Stored dataset items:

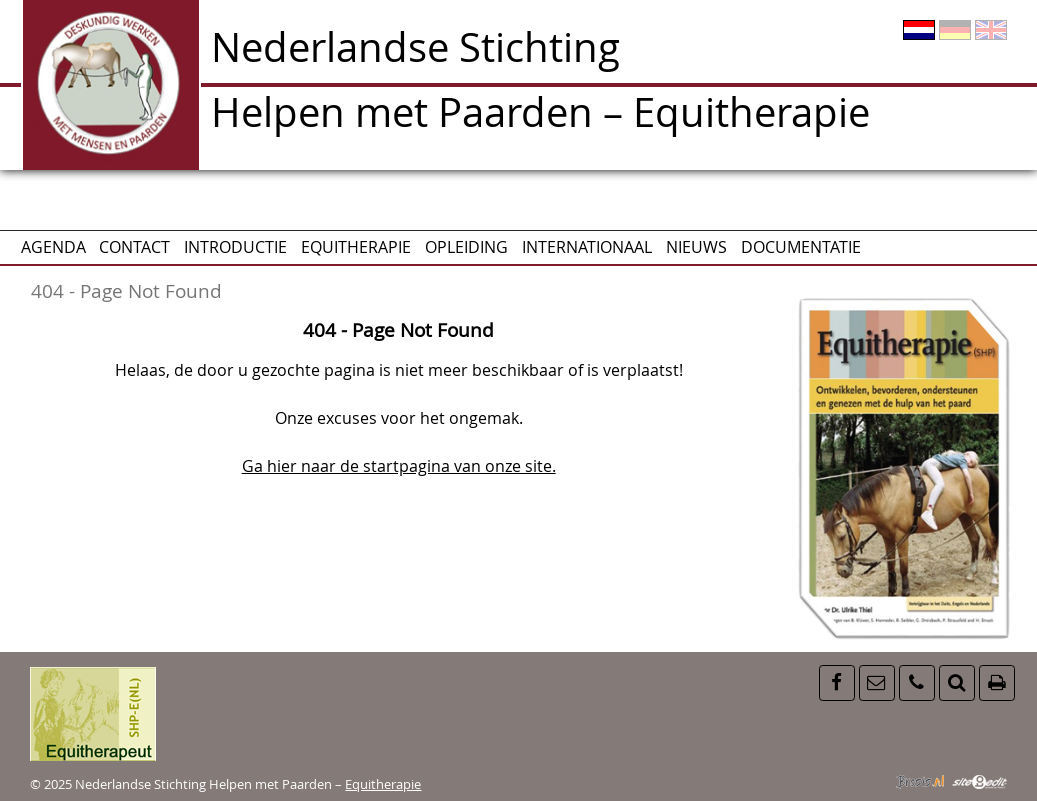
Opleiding (466, 247)
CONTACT (134, 247)
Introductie (235, 247)
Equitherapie (356, 247)
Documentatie (801, 247)
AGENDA (53, 247)
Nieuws (696, 247)
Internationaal (587, 247)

WHAT YOU ARE ASKED TO DO: All entries must come back exactly as written, though without their pictures.

SOLUTION:
Opleiding (466, 247)
CONTACT (134, 247)
Introductie (235, 247)
Equitherapie (356, 247)
Documentatie (801, 247)
AGENDA (53, 247)
Nieuws (696, 247)
Internationaal (587, 247)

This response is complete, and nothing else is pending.